Each record needs to be transcribed word for word, though without its pictures.

---- STORED DATA

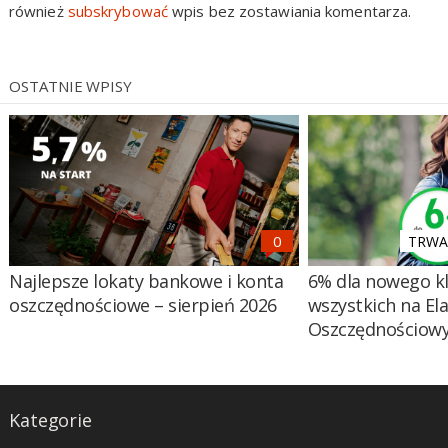
również
subskrybować
wpis bez zostawiania komentarza.
OSTATNIE WPISY
TRWA 
Najlepsze lokaty bankowe i konta
6% dla nowego kl
oszczędnościowe – sierpień 2026
wszystkich na El
Oszczędnościow
Kategorie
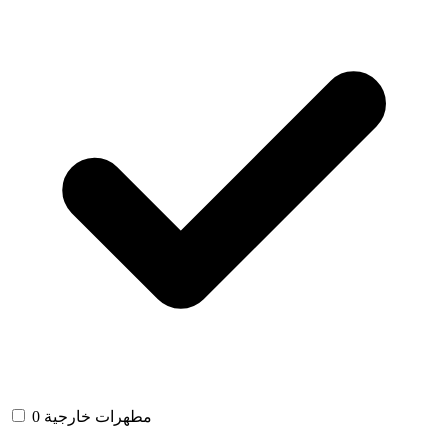
مطهرات خارجية
0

--------

WRITTEN RESPONSE —
również
subskrybować
wpis bez zostawiania komentarza.
OSTATNIE WPISY
TRWA 
Najlepsze lokaty bankowe i konta
6% dla nowego kl
oszczędnościowe – sierpień 2026
wszystkich na El
Oszczędnościow
Kategorie
مطهرات خارجية
0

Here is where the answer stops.